I had some options in mind that seemed reasonable:
I expect that if $T_{21}\mathrm{dom}(T_{21}) = \mathrm{dom}(T_{32})$, then $T_{32}T_{21}$ is closed. This was discussed in this question, but not proved. Is there a reference for this statement?
Next, suppose that $H_{1}'$ is a core for $T_{21}$ and $H_{2}'$ is a core for $T_{32}$. Further suppose that $T_{21}H_{1}' = H_{2}'$. Is it then true that $T_{32}T_{21}$ is closeable?
An operator $T$ is closeable, if and only if for every sequence $x_{i} \in \mathrm{dom}(T)$ with $x_{i} \rightarrow 0$, the only accumulation point of $Tx_{i}$ is zero.

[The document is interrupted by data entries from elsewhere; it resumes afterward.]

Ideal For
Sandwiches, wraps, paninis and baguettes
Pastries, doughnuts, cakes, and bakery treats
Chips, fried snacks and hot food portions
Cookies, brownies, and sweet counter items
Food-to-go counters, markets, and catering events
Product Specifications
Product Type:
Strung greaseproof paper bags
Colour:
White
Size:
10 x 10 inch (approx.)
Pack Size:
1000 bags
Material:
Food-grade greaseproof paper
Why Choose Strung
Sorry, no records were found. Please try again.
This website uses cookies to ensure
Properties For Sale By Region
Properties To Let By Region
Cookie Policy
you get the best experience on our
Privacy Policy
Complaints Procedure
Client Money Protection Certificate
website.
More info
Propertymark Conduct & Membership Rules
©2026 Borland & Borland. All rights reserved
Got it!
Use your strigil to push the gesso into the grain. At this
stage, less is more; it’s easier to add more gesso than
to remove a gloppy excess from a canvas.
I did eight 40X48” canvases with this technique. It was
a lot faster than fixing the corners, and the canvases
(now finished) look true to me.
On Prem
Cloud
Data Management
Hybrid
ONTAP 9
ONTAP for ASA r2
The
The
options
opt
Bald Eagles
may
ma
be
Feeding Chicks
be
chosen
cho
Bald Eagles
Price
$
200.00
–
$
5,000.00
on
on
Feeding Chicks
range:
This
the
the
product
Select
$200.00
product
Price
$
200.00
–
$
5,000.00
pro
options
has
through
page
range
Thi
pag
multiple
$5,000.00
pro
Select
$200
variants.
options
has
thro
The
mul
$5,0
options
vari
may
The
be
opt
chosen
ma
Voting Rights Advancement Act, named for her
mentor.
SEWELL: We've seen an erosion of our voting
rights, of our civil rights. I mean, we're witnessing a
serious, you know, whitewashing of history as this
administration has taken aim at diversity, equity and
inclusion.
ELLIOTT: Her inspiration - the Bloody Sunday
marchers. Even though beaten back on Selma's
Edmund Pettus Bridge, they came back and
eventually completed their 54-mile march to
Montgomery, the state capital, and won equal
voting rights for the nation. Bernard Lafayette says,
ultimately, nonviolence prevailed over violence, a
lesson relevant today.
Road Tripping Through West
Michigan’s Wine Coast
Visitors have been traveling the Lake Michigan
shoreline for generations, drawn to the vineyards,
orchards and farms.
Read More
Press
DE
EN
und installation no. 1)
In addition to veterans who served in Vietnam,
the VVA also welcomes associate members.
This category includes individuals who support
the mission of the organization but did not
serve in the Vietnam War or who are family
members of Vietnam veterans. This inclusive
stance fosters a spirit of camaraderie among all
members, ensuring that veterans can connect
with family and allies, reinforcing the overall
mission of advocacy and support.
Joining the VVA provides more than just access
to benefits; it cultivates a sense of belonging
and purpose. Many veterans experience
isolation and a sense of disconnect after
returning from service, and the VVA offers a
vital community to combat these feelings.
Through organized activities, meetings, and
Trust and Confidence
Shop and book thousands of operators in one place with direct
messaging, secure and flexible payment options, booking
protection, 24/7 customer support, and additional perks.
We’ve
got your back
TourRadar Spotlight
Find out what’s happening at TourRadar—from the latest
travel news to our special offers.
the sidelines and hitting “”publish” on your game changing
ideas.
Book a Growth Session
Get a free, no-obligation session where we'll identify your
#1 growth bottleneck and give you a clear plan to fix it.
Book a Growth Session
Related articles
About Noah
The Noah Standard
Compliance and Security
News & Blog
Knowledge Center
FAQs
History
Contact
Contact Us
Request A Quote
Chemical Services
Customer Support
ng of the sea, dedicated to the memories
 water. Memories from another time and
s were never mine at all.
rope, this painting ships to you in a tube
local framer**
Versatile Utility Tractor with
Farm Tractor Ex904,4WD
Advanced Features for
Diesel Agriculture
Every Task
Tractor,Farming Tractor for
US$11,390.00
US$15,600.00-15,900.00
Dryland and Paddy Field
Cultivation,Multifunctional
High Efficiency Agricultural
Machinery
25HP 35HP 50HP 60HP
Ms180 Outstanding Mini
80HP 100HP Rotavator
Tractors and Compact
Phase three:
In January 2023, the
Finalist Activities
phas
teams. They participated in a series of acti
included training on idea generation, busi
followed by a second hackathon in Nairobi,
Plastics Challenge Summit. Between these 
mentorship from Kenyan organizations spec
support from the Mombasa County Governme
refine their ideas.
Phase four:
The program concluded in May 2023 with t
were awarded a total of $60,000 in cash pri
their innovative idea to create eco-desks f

Because we know that $T_{21}|_{H_{1}'}$ and $T_{32}|_{H_{2}'}$ are closeable, it suffices to prove that if $x_{i} \in H_{1}'$ with $x_{i} \rightarrow 0$, then the only accumulation point of $T_{32}T_{21}x_{i}$ is zero. However, I can't quite get this to work. We know that the only accumulation point of $T_{21}x_{i}$ is zero, but this seems insufficient to prove that the only accumulation point of $T_{32}T_{21}x_{i}$ is zero.
Claim: In the notation of the question, if $H_{1}'$ is a core for $T_{21}$ and $H_{2}'$ is a core for $T_{32}$, and $T_{21}H_{1}' = H_{2}'$, then $T_{32}T_{21}$ is closeable, and $H_{1}'$ is a core for its closure.

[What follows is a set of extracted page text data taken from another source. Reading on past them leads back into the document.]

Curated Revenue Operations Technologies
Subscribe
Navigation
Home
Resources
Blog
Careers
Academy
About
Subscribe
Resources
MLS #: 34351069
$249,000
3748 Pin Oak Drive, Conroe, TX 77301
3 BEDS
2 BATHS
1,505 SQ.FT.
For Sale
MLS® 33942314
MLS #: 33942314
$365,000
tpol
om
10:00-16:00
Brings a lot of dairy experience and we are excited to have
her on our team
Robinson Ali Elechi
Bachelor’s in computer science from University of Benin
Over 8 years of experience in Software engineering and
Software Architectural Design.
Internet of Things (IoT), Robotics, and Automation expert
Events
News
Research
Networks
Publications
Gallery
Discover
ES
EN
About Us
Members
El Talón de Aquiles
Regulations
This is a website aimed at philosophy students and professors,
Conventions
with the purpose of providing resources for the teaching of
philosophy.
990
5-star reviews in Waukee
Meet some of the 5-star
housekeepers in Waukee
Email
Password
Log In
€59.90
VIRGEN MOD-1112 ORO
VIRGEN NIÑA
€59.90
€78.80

Proof: Let $\{ x_{i} \}_{i \in X}$ be a sequence in $H_{1}'$ which converges to $0$. Suppose that $w \in H_{3}$ is an accumulation point of $\{T_{32}T_{21}x_{i} \}_{i \in X}$. This means that there is a subsequence $\{x_{i} \}_{i \in X'}$ such that $\{ T_{32}T_{21} x_{i} \}_{i \in X'}$ converges to $w$. Because the sequence $\{x_{i} \}_{i \in X'}$ converges to $0$, we have that the only accumulation point of $\{T_{21} x_{i} \}_{i \in X'}$ is zero. Thus, there is a (sub)subsequence $\{x_{i} \}_{i \in X''}$ such that $\{T_{21}x_{i} \}_{i \in X''}$ converges to $0$. In turn, the only accumulation point of $\{T_{32}T_{21}x_{i} \}_{i \in X''}$ is zero. But $\{T_{32}T_{21}x_{i} \}_{i \in X''}$ converges to $w$, thus $w=0$.